J’ai vécu une sorte d’aventure en septembre 2021, un grand bivouac d’aventuriers et d’aventurières qui se retrouvaient dans un lieu secret. Au cours de cette aventure, un crieur le soir lisait des mots qui avaient été écrits exprès pour être criés et ce petit interlude est un extrait de la toute dernière. C’est la retranscription d’un poème mandarin de Tchouang-Tseu, c’est un peu un poème populaire qui parle d’un état de conscience : c’est un poète qui se réveille un jour et qui est papillon et puis il ne sait pas s’il est papillon qui rêve qui l’a été poète ou si c’est le poète qui rêve qu’il est papillon et qui se réveillera de nouveau poète…

Le rêve c’est aussi finalement une manière d’appréhender le temps ?

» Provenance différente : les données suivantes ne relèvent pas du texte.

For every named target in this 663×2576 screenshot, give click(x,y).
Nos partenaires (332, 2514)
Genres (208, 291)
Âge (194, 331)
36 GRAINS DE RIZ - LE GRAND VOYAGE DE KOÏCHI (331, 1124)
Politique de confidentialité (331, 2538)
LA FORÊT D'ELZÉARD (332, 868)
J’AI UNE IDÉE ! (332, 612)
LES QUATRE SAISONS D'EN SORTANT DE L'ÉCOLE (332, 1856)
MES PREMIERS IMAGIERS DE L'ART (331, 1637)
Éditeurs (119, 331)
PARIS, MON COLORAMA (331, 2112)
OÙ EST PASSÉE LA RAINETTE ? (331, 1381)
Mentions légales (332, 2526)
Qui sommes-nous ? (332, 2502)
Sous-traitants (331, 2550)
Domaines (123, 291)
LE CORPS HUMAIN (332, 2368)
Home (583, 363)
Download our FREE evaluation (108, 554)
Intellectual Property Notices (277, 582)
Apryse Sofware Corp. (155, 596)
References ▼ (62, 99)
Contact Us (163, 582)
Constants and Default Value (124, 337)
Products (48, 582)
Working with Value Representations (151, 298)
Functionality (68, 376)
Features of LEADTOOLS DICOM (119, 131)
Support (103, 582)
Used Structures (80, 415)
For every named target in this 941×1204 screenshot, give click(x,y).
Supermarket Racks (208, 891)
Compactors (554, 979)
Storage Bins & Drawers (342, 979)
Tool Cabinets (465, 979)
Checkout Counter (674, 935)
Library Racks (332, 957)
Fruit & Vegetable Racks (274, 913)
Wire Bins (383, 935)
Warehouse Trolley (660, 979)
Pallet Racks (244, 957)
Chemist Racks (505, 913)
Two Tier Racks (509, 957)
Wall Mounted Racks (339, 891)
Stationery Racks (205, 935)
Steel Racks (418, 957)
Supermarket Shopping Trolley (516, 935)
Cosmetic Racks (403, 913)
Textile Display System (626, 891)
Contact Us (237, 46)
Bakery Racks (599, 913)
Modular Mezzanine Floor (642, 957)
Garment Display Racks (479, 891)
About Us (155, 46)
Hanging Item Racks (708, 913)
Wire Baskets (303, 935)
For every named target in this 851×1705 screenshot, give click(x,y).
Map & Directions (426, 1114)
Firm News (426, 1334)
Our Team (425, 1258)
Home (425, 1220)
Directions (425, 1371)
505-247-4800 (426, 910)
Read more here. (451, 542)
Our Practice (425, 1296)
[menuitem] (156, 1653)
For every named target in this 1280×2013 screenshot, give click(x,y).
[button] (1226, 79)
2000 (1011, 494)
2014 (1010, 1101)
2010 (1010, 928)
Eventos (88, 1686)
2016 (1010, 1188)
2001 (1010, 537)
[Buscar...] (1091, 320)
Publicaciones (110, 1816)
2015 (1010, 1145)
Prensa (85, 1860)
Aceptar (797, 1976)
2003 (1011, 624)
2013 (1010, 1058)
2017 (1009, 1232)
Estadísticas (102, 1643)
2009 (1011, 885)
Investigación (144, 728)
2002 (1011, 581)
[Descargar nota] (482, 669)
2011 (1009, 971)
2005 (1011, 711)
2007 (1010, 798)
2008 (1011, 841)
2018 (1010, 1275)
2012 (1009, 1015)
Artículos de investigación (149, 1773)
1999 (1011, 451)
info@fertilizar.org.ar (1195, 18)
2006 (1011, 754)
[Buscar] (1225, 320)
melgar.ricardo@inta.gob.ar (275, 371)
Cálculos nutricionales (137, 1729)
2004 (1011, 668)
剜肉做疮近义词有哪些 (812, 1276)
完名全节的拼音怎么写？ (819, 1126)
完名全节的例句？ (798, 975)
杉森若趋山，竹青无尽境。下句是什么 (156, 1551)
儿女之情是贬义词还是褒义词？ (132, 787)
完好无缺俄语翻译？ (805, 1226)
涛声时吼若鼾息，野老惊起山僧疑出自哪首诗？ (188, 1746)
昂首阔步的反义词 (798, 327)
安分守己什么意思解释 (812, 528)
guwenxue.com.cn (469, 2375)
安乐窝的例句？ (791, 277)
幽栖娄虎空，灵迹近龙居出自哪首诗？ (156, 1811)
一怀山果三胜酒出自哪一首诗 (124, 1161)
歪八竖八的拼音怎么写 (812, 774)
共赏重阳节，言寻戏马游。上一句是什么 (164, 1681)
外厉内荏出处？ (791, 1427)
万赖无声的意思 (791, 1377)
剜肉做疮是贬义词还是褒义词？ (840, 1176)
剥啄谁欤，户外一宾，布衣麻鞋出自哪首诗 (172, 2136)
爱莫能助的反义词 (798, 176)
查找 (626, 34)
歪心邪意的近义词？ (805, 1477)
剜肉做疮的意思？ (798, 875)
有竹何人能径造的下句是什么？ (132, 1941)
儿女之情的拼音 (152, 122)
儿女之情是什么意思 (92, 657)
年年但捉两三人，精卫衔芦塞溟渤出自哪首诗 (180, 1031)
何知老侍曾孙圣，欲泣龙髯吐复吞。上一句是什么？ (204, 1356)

Ce disque je le prends comme une exploration de l’occulte, dont l’occulte de l’inconscient, qui m’intéresse le plus, c’est quelque chose qu’on ne maîtrise pas. Moi quand je fais de la musique il y a des choses que j’envoie, que je génère et dont je n’ai pas conscience et le rêve c’est un outil assez important pour l’analyse… Ce disque parle un peu de ça. Moi j’ai commencé une analyse il y a deux ans, c’est forcément une manière de réfléchir sur soi qui a imprégnée le disque.

Le rêve, ce sont les différentes couches d’un autre monde qui n’appartient qu’à nous et je cherche comment l’investir pour en faire une chanson.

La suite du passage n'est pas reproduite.